The present invention relates to a method for preparing electric conductivity nanometer titanium nitride-aluminum oxide composite material, which belongs to the field of aluminum oxide base composite material. The present invention is characterized in that firstly, nanometer titanium oxide-aluminum oxide composite powder is prepared from titaniferous compounds and aluminiferous compounds with a coprecipitation method; secondly, the nanometer titanium oxide-aluminum oxide composite powder is azotized in a tube-type reaction furnace at high temperature in the atmosphere of ammonia gas to prepare nanometer titanium nitride-aluminum oxide composite powder; finally, the electric conductivity nanometer titanium nitride-aluminum oxide composite material is prepared with a hot pressing sintering technology. The component range of the prepared nanometer composite material is TiN/ Al2 O3 (volume ratio)= 5/95 to 25/75. Under the optimization condition, the resistivity is from 1.5 to 8*10<-3> omega. Cm. The nanometer titanium nitride-aluminum oxide composite powder prepared with the method has the characteristics of uniform ingredient distribution and good sintering character.

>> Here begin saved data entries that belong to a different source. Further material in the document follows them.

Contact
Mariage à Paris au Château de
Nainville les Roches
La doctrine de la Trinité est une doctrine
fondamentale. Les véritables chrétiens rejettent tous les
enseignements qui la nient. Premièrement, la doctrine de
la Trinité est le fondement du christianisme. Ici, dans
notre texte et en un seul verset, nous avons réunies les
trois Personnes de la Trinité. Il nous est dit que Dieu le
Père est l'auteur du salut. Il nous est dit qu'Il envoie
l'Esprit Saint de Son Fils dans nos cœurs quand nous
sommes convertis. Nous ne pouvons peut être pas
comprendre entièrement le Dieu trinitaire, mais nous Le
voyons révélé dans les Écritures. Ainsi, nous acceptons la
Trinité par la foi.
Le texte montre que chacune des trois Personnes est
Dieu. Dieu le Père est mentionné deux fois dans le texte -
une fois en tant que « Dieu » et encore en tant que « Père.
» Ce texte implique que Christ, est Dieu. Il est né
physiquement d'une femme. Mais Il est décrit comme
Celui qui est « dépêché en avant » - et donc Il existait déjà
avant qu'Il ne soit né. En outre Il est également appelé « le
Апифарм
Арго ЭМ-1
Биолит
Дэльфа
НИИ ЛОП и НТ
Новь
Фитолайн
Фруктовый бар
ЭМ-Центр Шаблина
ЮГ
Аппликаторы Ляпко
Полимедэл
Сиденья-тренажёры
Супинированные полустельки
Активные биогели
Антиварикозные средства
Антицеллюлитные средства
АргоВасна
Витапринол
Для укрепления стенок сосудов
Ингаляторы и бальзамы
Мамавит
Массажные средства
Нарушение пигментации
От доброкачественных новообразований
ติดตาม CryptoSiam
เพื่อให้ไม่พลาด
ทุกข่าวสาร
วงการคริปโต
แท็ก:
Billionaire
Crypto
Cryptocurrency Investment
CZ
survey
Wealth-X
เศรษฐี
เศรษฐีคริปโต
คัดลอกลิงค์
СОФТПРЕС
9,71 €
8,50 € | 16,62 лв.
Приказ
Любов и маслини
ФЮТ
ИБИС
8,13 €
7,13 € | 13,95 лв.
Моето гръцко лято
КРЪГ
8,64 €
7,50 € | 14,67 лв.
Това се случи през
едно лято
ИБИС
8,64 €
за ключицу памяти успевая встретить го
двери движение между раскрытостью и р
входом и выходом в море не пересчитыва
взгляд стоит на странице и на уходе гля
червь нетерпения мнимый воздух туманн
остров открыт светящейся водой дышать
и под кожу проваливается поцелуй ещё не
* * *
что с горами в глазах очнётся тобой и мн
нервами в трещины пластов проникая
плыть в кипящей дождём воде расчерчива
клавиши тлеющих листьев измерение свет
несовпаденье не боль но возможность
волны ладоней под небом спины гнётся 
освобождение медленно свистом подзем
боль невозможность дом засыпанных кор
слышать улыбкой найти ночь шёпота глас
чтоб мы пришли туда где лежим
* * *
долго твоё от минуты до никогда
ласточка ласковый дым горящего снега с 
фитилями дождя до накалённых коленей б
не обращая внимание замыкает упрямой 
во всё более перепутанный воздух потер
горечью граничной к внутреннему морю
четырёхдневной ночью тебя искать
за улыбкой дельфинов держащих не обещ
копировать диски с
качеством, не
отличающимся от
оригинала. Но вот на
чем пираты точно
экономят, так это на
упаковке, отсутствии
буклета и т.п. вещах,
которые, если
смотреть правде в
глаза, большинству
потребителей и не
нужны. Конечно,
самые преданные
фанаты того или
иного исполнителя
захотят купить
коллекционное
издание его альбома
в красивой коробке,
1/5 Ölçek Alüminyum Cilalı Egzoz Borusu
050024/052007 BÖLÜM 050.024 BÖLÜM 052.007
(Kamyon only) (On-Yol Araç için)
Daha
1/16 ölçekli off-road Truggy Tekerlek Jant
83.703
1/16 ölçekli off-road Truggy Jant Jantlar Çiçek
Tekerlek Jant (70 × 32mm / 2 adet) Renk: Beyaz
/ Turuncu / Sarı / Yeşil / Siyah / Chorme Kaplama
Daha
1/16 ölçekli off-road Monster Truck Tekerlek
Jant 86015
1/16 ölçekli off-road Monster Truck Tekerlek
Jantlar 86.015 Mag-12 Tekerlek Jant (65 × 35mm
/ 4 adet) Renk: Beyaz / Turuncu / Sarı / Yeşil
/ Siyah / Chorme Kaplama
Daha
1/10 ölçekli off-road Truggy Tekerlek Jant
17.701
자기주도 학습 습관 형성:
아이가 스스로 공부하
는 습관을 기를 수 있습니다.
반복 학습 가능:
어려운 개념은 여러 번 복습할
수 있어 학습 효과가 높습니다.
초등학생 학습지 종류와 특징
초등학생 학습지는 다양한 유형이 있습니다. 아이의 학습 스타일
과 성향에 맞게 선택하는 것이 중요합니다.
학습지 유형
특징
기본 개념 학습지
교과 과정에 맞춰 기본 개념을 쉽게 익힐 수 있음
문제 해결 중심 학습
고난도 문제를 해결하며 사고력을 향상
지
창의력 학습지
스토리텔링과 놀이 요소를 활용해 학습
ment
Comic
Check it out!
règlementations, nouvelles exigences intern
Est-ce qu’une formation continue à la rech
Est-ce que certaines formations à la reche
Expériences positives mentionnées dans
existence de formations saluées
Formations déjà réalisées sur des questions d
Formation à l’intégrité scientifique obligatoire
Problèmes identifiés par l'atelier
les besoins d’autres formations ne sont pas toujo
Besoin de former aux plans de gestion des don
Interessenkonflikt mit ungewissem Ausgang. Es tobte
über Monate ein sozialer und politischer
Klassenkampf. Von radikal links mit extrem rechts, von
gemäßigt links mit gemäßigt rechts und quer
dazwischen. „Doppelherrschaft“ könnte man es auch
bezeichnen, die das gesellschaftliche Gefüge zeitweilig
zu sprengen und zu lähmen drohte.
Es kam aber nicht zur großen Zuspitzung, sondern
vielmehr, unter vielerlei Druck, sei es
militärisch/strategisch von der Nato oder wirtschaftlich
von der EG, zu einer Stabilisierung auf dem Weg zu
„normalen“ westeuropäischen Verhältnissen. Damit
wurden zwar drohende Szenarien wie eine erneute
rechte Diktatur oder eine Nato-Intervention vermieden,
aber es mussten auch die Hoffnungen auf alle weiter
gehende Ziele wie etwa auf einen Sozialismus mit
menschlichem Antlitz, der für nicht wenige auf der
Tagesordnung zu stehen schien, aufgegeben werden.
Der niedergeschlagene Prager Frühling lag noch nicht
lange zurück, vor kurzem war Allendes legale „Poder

The prepared nanometer composite material has the advantages of good microstructure and higher electric conductivity, and the size of titanium nitride nanometer particles is smaller than 100 nanometers.

Description

The preparation method of conductive composite nanometer titanium nitride-alumina material
Technical field
The present invention relates to the preparation method of conductive composite nanometer titanium nitride-alumina material.Belong to the alumina matrix composite field.
Background technology
Al 2O 3Be most widely used a kind of structural ceramic material, since Japanese scientist has reported at Al 2O 3Since the adding nano particle increases substantially the mechanical property of material in the matrix, Al 2O 3Base nano composite ceramic becomes the research field that material circle attracts people's attention.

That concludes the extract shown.